As the lights dim leisurely, as you reach for your second handful of perfectly salted popcorn, as you are beseeched, repeatedly, to please silence your phones – you hear his familiar intonations greet your ears hello.
And yet, why is the narrator always a he?
The trailer for Lake Bell’s In A World… is finally out (we’ve been excited about this for a while; refer back to 10 Must-See Lady-Friendly Summer Flicks)! The movie, which the multitalented Bell wrote and directed, explores why film preview voice-overs are perpetually male.
Bell also stars as the captivating protagonist, Carol Soloman, a struggling voice coach (whose clientele include the likes of Eva Longoria, appearing as herself). Her secret dream is to become a voice-over star, but it’s one she’s never articulated, as her father reigns as the voice-over king, the patriarch of a firmly heteronormative industry. But then – Carol lands her first voice-over gig, which leads her to become “entangled in a web of dysfunction, sexism, unmitigated ego, and pride.”
The supporting cast is nothing short of brilliant: Nick Offerman of Parks & Recreation, comedian Demetri Martin, and Thelma & Louise’s Geena Davis are only some of the impressive names.
In a Yahoo! Movies interview, Bell speaks of her inspiration for the film: “The male voice is just deemed, ‘the omniscient voice,’ whether it’s because we coin god as a He, and it could [be] that sort of culturally significant, or it’s just literally the resonance is easier and more authoritative to hear. Which both are interesting conversations, and ones that I wanted to explore in the movie.
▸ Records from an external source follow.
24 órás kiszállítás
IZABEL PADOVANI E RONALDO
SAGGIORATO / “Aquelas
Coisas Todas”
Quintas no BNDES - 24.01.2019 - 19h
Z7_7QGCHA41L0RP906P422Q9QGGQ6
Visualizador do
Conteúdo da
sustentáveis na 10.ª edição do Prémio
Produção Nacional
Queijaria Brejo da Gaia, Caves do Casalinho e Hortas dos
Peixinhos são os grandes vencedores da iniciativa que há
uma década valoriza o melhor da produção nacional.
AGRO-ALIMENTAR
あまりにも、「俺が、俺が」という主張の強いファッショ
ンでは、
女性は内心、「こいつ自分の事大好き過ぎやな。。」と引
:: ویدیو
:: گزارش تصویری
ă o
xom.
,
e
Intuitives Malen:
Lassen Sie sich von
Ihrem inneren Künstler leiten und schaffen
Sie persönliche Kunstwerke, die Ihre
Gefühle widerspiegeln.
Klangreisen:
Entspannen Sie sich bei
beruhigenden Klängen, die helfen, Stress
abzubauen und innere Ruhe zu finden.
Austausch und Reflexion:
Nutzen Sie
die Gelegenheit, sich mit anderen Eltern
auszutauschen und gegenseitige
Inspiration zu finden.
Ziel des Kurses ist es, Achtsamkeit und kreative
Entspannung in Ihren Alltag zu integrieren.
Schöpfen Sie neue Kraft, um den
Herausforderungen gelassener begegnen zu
It’s naturally fodder for comedy, because obviously hearing a bunch of people taking on these omniscient, important, authoritative sounds while their personal lives are perhaps less perfectly tuned is an interesting place to start for comedy.”
Of course, In A World… looks falling-out-of-your-cushy-theatre-seat funny, but the film also addresses relevant and feminist issues, which makes it even more essential to watch.
Bell says of voice acting, “I love the idea that you aren’t judged by what you look like, but you can literally take on any social group or age or gender – so you have this beautiful tool that you can manipulate and play with and express yourself with.” As demonstrated by the end of the trailer, which shows Soloman mimicking back an exaggerated “girly” voice to an unsuspecting character, it’s clear that Bell’s flick analyzes the power of voice, and how this faculty is relentlessly gendered.
She’s referencing vocal fry: the speech pattern, most evidenced in young women, that involves letting the ends of phrases ride low in the vocal register. Bell laments the vocal “pandemic of sexy baby talk that girls take on…it’s rampant and it’s such a shame because the voice is such a profound tool for communication and how you are perceived.” However, as BUST wrote last winter, should women be catering to the way that men perceive their voices by trying to fit into established speech protocols, or should they instead embrace new vocal patterns, which are “hip among young, career-minded women,” because it means that females are setting the tone in public discourse?
If Bell’s trailer is raising such thought-provoking questions about vocal power and gender, we certainly can’t wait for the actual film – both for its provocative commentary and its hilarious hijinks.